_What the task requires_. Whenever a line in the data below includes the string "koji", copy it out.

....

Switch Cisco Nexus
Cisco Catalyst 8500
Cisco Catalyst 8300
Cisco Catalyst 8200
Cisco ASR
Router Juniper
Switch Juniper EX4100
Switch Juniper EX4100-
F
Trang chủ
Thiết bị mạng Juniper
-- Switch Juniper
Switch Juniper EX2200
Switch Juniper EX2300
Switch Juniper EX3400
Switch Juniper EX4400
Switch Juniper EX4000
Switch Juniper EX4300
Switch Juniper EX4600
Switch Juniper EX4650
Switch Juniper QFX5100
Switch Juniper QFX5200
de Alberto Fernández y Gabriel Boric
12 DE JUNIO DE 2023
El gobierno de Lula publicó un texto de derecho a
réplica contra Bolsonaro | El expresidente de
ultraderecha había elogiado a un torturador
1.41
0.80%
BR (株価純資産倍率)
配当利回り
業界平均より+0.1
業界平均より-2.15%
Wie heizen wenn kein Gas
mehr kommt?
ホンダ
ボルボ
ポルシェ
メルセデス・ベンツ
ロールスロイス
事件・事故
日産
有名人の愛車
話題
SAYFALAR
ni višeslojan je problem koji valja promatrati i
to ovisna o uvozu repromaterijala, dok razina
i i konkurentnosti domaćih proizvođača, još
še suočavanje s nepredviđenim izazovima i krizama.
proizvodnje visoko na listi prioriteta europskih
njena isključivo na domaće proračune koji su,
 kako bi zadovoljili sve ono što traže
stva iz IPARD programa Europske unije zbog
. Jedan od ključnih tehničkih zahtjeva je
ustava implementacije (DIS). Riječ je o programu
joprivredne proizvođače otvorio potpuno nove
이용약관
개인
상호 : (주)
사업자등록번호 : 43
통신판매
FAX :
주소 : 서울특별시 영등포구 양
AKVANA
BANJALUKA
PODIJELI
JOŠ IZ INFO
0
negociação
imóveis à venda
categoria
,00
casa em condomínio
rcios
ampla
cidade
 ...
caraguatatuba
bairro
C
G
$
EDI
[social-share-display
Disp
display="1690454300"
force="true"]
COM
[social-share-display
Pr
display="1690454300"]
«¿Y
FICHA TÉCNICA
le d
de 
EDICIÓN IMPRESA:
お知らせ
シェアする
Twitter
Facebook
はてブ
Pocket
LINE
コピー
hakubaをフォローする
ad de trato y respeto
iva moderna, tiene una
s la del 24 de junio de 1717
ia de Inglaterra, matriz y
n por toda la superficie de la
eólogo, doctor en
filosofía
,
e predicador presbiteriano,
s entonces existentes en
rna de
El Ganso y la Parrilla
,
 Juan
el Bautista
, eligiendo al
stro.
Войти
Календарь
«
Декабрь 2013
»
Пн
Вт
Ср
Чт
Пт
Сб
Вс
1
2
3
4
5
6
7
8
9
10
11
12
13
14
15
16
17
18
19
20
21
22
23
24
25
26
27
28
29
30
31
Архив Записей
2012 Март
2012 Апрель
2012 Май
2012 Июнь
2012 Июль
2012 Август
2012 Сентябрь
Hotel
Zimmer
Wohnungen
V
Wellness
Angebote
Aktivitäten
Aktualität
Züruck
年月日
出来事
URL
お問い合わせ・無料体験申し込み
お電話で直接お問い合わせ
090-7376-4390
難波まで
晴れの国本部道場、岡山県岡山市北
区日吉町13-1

....

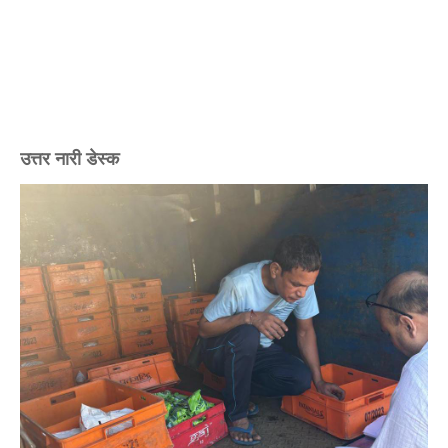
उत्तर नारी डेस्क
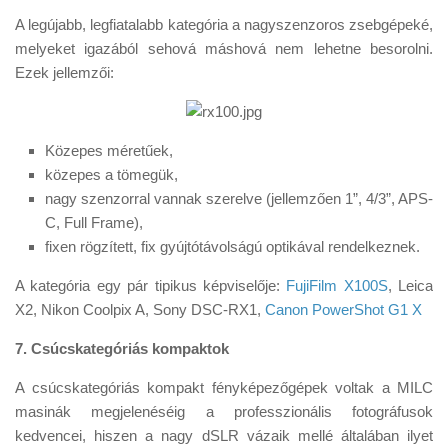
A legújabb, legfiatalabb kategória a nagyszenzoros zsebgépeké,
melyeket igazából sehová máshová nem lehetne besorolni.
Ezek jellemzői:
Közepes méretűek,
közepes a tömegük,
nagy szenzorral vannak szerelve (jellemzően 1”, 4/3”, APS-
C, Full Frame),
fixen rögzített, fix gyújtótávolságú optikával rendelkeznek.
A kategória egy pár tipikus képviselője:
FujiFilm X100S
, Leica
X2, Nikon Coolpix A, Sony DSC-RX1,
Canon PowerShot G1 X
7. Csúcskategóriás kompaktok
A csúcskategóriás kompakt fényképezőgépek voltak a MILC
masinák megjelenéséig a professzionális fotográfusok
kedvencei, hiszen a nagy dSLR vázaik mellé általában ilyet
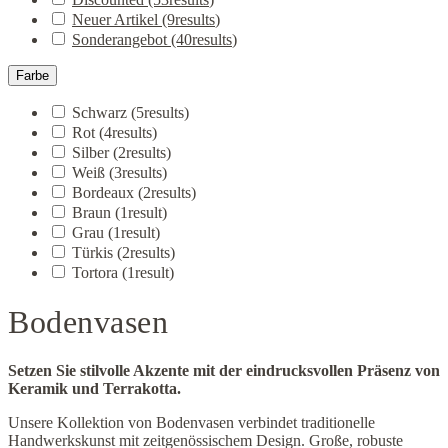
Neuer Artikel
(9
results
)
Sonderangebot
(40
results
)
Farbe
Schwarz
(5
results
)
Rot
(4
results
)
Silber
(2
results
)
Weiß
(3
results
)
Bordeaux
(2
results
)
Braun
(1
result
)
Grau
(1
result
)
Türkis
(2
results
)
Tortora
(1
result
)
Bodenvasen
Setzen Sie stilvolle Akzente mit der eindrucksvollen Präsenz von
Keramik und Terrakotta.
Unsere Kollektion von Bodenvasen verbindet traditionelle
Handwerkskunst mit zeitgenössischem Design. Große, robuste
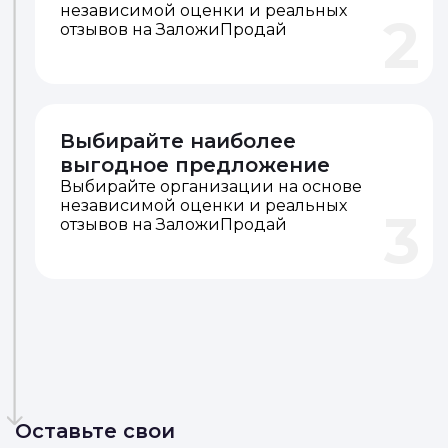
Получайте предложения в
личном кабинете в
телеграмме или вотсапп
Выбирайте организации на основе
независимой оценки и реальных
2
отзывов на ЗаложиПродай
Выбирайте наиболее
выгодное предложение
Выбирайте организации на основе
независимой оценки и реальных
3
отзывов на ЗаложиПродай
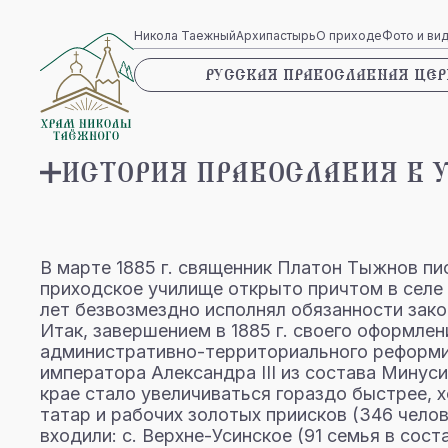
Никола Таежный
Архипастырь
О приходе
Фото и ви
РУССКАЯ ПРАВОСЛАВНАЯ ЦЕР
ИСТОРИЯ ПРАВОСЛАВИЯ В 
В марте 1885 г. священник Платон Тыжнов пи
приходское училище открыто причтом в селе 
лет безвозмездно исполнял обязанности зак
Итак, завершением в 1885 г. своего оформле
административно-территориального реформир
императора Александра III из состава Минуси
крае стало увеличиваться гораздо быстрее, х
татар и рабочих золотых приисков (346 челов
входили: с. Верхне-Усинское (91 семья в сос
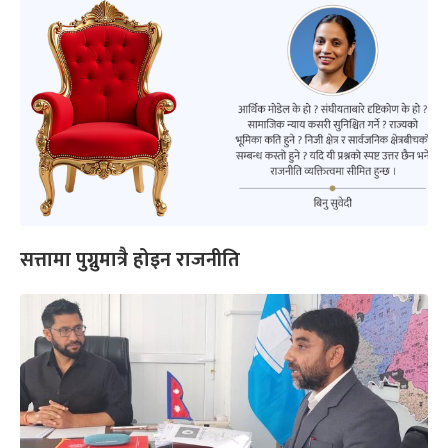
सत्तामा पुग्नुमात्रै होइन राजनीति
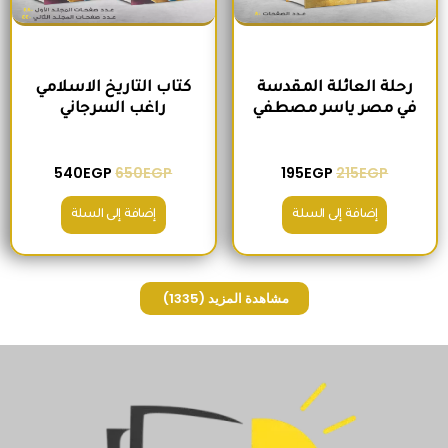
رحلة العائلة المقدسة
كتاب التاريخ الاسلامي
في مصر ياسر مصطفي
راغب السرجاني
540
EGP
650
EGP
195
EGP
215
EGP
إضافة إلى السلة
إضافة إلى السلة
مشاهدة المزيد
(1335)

....

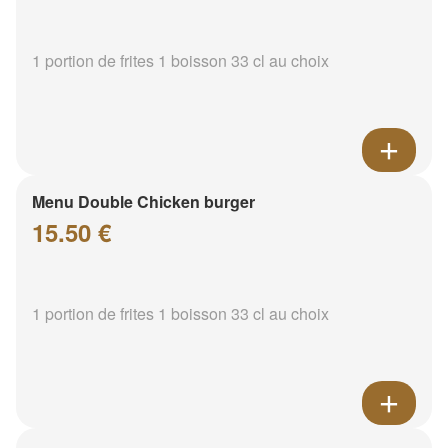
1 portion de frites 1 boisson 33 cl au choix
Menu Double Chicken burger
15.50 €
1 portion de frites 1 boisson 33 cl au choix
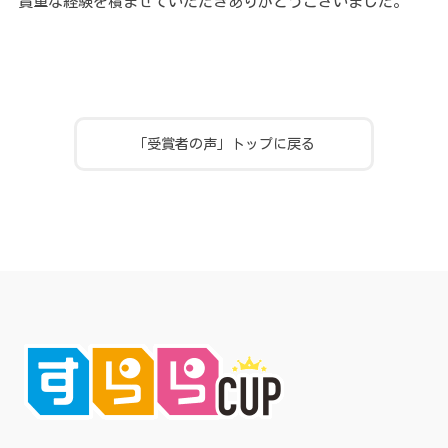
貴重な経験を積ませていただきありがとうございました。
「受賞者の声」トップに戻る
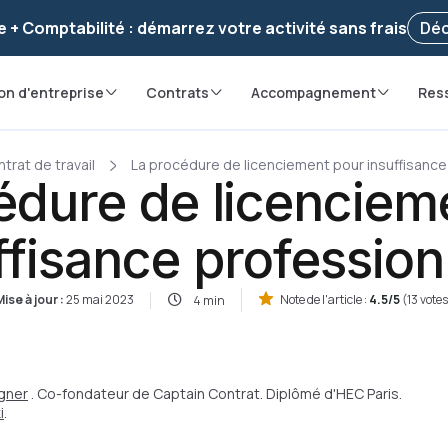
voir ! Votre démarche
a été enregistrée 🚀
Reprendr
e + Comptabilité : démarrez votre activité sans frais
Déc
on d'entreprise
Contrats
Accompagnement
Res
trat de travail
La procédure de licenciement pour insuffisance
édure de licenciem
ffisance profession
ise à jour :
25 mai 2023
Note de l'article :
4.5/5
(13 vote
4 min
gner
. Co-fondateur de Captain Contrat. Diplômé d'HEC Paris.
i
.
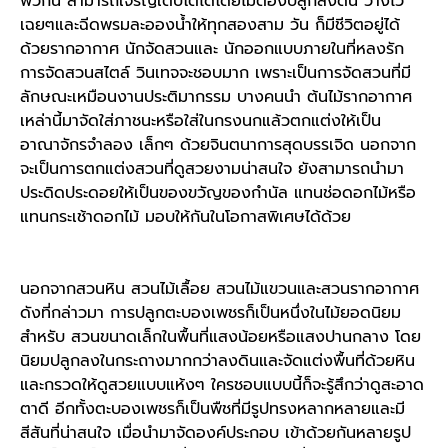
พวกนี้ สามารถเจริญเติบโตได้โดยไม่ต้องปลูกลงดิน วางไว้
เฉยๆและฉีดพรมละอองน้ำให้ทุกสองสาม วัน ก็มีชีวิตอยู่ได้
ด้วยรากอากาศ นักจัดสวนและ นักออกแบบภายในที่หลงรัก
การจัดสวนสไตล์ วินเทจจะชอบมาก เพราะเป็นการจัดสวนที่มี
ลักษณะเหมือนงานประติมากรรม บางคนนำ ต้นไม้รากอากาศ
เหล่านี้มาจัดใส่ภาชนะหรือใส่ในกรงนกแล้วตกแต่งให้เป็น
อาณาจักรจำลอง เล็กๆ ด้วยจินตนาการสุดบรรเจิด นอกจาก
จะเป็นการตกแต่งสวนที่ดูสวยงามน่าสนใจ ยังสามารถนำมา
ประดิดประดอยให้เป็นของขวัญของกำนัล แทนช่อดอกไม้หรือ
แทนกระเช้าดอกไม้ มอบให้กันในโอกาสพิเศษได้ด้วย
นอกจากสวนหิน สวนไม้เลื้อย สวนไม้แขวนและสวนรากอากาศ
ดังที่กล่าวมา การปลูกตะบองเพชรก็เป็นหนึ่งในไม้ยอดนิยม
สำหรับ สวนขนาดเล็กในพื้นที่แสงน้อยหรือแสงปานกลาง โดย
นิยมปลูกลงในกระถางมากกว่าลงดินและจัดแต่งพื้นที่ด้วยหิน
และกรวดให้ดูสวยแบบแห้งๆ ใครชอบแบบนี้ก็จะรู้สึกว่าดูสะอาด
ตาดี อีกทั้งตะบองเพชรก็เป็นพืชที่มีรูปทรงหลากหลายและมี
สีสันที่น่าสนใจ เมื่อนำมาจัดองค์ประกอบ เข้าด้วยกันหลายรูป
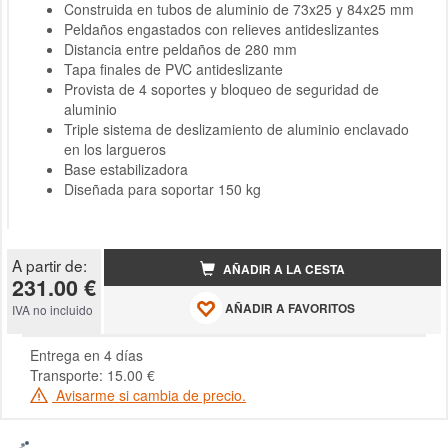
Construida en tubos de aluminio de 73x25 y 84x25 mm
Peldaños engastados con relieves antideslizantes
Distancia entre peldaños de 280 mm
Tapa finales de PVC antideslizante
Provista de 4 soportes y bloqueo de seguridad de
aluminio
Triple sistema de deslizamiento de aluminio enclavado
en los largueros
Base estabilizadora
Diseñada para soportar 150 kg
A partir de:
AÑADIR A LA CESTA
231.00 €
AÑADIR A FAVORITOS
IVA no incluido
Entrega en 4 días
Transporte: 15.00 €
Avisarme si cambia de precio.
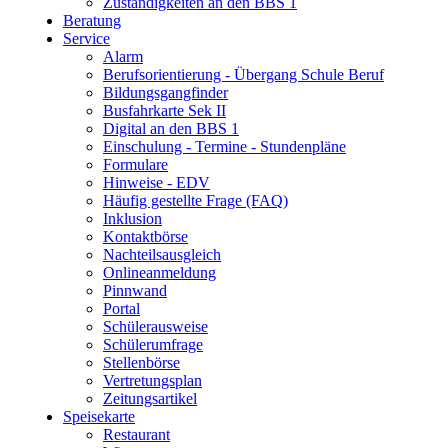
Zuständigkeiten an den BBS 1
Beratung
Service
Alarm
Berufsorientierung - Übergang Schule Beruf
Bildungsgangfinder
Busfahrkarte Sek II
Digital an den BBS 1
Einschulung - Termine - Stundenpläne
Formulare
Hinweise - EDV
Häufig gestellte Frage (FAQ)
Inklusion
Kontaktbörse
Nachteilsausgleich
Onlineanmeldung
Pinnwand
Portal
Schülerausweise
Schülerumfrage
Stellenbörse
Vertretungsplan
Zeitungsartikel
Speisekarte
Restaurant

....

_Written solution_.
ni višeslojan je problem koji valja promatrati i
njena isključivo na domaće proračune koji su,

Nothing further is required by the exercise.